Description of the task
Each line in the entries that has the word "vous" has to be copied.
** Available data follows **
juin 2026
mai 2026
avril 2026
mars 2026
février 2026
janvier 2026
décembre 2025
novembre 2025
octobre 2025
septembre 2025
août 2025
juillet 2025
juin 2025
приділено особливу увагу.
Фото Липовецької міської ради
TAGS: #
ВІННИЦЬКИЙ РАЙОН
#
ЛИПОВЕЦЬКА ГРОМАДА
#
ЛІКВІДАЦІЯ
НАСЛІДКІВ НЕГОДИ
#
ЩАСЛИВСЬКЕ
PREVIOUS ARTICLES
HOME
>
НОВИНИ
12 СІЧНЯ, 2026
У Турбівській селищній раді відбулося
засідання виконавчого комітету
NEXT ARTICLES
** End of Available data **
** Available data follows **
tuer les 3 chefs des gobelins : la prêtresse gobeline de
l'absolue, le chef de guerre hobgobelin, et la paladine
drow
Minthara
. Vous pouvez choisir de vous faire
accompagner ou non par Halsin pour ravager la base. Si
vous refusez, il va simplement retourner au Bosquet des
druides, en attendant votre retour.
** End of Available data **
Finished exercise
. Vous pouvez choisir de vous faire
vous refusez, il va simplement retourner au Bosquet des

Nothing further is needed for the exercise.